For both methods, manual and semi-automatic, there was excellent agreement between the coders (ICC ≥ 0.955, F ≥ 22.077, p < 0.001). However, the variance among the coders was significantly greater in the manual method (Wilcoxon signed-rank test, N = 2883, Z = -8.211, p < 0.001, see Fig. 10).

Fig. 10
figure 10

Head direction difference. Each data point represents the maximum absolute difference among the three head directions coded by three coders

Conclusions

In the present study, we built semi-automatic head direction analysis software and established a complete technological framework, incorporating data acquisition, processing, and analysis, needed to perform and analyze a head turning experiment. With this framework, we were able to obtain a larger quantity of measurements with better accuracy, less human bias, and less human effort in a much shorter time, compared to manual coding of the same recorded videos.

By using computer vision algorithms, our framework has the advantage that it did not require restraining animals, which can cause an animal much higher stress levels than usual in its captive environment.
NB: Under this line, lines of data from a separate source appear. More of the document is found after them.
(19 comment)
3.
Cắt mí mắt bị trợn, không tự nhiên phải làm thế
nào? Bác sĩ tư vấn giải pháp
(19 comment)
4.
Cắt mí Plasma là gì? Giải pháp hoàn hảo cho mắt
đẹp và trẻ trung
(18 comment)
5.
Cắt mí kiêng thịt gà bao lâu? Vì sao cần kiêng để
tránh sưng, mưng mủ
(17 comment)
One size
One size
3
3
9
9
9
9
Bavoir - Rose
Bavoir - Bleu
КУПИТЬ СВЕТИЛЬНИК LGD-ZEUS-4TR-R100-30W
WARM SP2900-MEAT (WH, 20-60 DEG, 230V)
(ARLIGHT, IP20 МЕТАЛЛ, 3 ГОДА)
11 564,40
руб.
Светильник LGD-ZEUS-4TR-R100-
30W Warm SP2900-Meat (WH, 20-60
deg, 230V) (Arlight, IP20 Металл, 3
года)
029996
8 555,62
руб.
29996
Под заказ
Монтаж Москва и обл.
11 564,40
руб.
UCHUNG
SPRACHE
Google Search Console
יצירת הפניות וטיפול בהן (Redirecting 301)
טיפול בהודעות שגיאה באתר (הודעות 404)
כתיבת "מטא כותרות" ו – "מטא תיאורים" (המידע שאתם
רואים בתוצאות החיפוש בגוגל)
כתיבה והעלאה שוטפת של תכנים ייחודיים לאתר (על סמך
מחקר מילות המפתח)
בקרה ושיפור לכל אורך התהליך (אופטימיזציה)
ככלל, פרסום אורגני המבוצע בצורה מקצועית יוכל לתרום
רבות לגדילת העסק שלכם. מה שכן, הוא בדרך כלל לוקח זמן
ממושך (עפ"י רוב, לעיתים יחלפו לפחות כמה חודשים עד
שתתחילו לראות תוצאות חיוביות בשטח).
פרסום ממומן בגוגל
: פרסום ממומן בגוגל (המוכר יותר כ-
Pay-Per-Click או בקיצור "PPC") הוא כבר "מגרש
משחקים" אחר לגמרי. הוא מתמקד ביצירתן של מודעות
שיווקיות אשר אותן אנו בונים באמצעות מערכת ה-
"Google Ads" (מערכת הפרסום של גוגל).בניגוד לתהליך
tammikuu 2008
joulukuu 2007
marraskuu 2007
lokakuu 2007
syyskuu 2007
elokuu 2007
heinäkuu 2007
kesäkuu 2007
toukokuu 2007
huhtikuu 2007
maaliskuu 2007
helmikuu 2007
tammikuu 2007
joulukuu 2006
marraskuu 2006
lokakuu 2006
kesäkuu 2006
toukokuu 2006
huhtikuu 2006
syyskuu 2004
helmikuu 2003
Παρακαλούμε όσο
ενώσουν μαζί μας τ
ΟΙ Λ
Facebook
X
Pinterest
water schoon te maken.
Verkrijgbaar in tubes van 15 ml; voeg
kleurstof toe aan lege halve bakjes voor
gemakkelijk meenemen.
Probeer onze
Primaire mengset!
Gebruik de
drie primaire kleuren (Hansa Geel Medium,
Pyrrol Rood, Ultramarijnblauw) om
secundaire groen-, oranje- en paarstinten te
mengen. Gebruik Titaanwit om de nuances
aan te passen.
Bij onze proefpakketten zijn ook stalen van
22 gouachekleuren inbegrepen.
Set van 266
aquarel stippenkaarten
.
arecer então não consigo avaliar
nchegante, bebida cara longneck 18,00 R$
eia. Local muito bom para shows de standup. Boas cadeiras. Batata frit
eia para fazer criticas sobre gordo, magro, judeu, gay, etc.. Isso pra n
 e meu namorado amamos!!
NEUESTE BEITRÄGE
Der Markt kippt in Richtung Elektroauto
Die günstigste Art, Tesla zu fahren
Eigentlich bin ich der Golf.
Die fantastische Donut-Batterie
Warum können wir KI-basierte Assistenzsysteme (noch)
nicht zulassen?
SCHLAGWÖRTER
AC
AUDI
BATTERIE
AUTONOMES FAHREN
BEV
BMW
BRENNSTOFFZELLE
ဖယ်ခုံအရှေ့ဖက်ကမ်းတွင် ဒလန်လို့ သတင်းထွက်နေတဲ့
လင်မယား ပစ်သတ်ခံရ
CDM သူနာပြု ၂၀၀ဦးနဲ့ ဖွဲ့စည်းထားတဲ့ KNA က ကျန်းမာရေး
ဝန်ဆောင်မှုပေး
We aimed to collect data without causing a high stress level, both for ethical reasons and because stress can alter cognitive functioning (McEwen and Sapolsky 1995; Mendl 1999). This may lead to more accurate assessment of normal cognitive functioning, and supports overall animal welfare.

Our video analyzing software, HDC, can be used as base software to analyze resultant video data of any animal head turning/gaze experiment with relatively small modifications (setting species-specific parameters and inserting one function for the target species). With a framework such as our example framework from the marmoset monkey head turning experiment, many different experiments looking at animal head directions in freely moving situations are possible.

Overall, our software and framework enabled us to increase our productivity and the quality of results and to reduce subjectivity in acquiring and analyzing data in an animal head turning experiment. We anticipate that such advantages offer important benefits for many researchers working in animal cognition.